> Prompt
Output each record exactly, excluding pictures.
(Provided entries Opens)
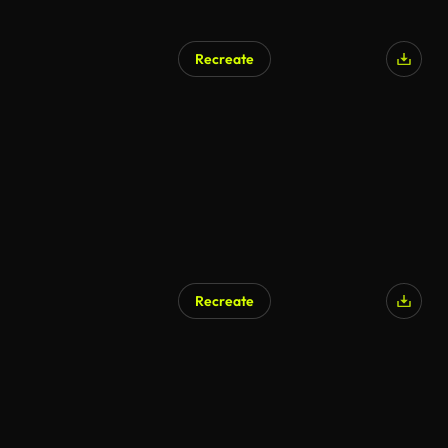
Recreate
AI Generated
Recreate
AI Generated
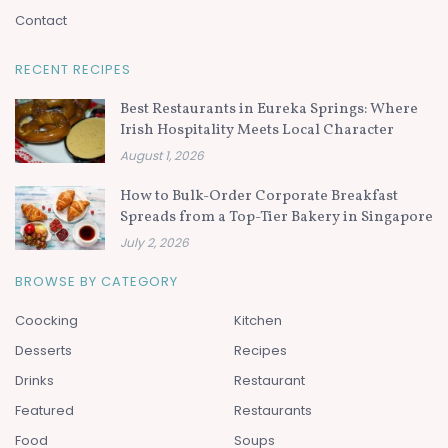
Contact
RECENT RECIPES
Best Restaurants in Eureka Springs: Where
Irish Hospitality Meets Local Character
August 1, 2026
How to Bulk-Order Corporate Breakfast
Spreads from a Top-Tier Bakery in Singapore
July 2, 2026
BROWSE BY CATEGORY
Coocking
Kitchen
Desserts
Recipes
Drinks
Restaurant
Featured
Restaurants
Food
Soups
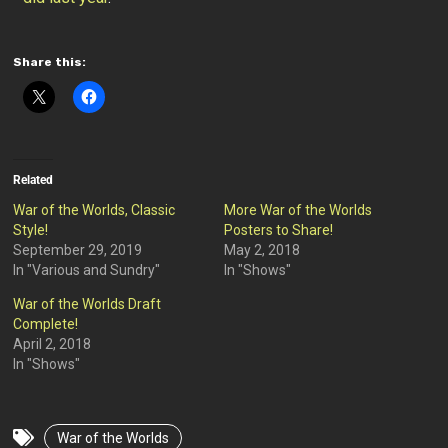
Share this:
Related
War of the Worlds, Classic
More War of the Worlds
Style!
Posters to Share!
September 29, 2019
May 2, 2018
In "Various and Sundry"
In "Shows"
War of the Worlds Draft
Complete!
April 2, 2018
In "Shows"
War of the Worlds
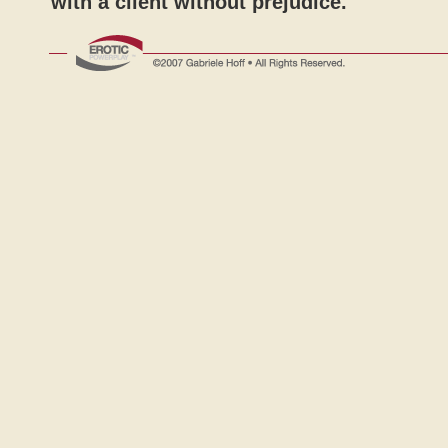
with a client without prejudice.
(Provided entries Closes)
> Solution for this problem
Recreate
AI Generated
Recreate
AI Generated
Contact
RECENT RECIPES
Best Restaurants in Eureka Springs: Where
Irish Hospitality Meets Local Character
August 1, 2026
How to Bulk-Order Corporate Breakfast
Spreads from a Top-Tier Bakery in Singapore
July 2, 2026
BROWSE BY CATEGORY
Coocking
Kitchen
Desserts
Recipes
Drinks
Restaurant
Featured
Restaurants
Food
Soups
Share this:
Related
War of the Worlds, Classic
More War of the Worlds
Style!
Posters to Share!
September 29, 2019
May 2, 2018
In "Various and Sundry"
In "Shows"
War of the Worlds Draft
Complete!
April 2, 2018
In "Shows"
War of the Worlds
with a client without prejudice.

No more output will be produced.